**Work instructions**
From the data that follows, print exactly the lines starting at the one containing "Informação legal" and ending at the one containing "ing van de aangeboden"; include both of them and nothing more.

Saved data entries

—————

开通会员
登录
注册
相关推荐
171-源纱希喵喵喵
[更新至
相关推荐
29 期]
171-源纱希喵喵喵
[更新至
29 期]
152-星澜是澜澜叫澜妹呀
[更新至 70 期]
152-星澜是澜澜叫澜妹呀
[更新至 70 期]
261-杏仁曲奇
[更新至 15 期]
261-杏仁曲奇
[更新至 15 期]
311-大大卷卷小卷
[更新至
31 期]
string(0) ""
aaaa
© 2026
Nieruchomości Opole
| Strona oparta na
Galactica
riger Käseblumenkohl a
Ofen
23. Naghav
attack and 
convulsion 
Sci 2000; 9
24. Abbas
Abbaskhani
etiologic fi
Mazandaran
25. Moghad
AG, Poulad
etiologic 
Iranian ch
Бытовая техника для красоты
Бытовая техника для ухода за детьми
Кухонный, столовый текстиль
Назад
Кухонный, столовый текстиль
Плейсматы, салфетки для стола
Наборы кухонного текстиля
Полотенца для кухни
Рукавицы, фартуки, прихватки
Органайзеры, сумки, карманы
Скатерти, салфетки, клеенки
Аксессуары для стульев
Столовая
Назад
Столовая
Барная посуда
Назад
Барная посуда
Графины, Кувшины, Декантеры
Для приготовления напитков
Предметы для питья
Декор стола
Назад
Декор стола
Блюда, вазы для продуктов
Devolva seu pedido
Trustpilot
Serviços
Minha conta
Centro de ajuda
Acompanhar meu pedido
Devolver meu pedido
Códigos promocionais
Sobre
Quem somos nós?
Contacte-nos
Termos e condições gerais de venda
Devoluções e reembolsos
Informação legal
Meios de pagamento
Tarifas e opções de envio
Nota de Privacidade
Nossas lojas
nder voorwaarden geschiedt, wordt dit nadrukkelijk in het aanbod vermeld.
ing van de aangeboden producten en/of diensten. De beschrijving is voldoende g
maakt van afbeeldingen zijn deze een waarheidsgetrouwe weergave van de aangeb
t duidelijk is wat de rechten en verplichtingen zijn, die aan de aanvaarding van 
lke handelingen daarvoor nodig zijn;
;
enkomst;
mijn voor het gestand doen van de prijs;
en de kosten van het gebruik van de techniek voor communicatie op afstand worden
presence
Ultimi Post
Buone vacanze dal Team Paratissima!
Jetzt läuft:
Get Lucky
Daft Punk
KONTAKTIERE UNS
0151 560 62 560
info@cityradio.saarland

—————

**Exercise solution**
Informação legal
Meios de pagamento
Tarifas e opções de envio
Nota de Privacidade
Nossas lojas
nder voorwaarden geschiedt, wordt dit nadrukkelijk in het aanbod vermeld.
ing van de aangeboden producten en/of diensten. De beschrijving is voldoende g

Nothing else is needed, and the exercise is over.